Em setembro de 1968, Cascais e os arredores de Lisboa foram palco de duas noites que entraram para a memória das grandes festas mundiais. A chamada “Costa do Sol”, que durante décadas acolhera famílias reais no exílio, aristocratas europeus e milionários americanos em busca de discrição, viveu um momento inédito: durante alguns dias, Portugal foi a capital do glamour internacional.
Dois dias depois, em 6 de setembro, seguiu-se o ponto alto: a festa de Antenor Patiño, o magnata boliviano do estanho, na sua quinta em Alcoitão. Patiño, herdeiro de uma das maiores fortunas da América Latina, tinha escolhido Portugal como palco das suas exibições sociais, casado com uma aristocrata europeia e com ligações aos círculos mais exclusivos da alta sociedade. A festa na Quinta Patiño ficou célebre não apenas pelo requinte, mas pela lista de convidados. Audrey Hepburn, Gina Lollobrigida, Zsa Zsa Gabor, Omar Sharif, Rex Harrison, o estilista Pierre Cardin, o produtor Darryl Zanuck e a lendária socialite Elsa Maxwell percorreram os salões decorados com cristais e candelabros, exibindo vestidos de alta-costura e joias de valor incalculável. Cascais parecia, por uma noite, mais sofisticada do que Monte Carlo.
Mas havia mais do que estrelas de cinema. Políticos estrangeiros, industriais e membros da aristocracia europeia partilhavam a mesma pista de dança, num retrato perfeito da elite global que encontrava em Portugal algo raro, uma combinação de discrição, beleza natural e um certo exotismo seguro. Para muitos desses convidados, Cascais era ainda uma novidade, um segredo revelado apenas a quem pertencia ao restrito círculo de convites.
Enquanto os jardins da Quinta Patiño se enchiam de música, gargalhadas e champanhe, Lisboa vivia dias de incerteza. António de Oliveira Salazar, após a queda que o incapacitaria, era operado de urgência na Cruz Vermelha. Os jornais, controlados pela censura, limitavam-se a comunicados vagos, enquanto no estrangeiro a imprensa preferia destacar o esplendor das festas. Criava-se assim uma imagem quase surreal de um país dividido entre o silêncio político e a exuberância mundana.
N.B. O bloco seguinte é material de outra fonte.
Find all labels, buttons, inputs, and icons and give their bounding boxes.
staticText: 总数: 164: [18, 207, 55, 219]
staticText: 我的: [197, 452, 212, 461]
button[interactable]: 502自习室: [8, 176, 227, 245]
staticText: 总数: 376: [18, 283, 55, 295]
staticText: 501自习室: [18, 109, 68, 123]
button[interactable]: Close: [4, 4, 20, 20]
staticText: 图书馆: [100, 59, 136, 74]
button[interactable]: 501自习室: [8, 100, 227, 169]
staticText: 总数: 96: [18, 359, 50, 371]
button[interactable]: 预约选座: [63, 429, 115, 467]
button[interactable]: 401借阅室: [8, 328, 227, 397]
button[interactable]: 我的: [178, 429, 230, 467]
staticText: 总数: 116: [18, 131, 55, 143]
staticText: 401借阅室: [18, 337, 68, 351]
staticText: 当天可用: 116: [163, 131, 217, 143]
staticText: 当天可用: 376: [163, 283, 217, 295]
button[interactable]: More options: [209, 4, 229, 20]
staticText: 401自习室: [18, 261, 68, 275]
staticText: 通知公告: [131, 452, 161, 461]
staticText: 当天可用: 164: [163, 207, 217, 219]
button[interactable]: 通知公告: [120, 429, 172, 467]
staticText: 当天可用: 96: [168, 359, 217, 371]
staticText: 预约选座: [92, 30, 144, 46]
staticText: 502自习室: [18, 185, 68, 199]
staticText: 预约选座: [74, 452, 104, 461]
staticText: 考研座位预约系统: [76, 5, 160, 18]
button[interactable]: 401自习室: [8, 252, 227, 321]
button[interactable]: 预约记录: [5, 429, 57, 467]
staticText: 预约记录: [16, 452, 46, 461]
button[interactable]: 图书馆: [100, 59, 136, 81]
Estas noites de luxo e cosmopolitismo não foram um episódio isolado. Desde os anos 40 que a região do Estoril era conhecida como Costa dos Reis, refúgio de monarcas destronados e nobres sem trono. O rei Humberto II de Itália, o conde de Barcelona, o rei Carol da Roménia ou o duque de Windsor já tinham feito da linha de Cascais o seu porto discreto. As festas de 1968, porém, elevaram essa tradição a outro patamar, colocando Portugal nas páginas das revistas internacionais como destino inesperadamente chique.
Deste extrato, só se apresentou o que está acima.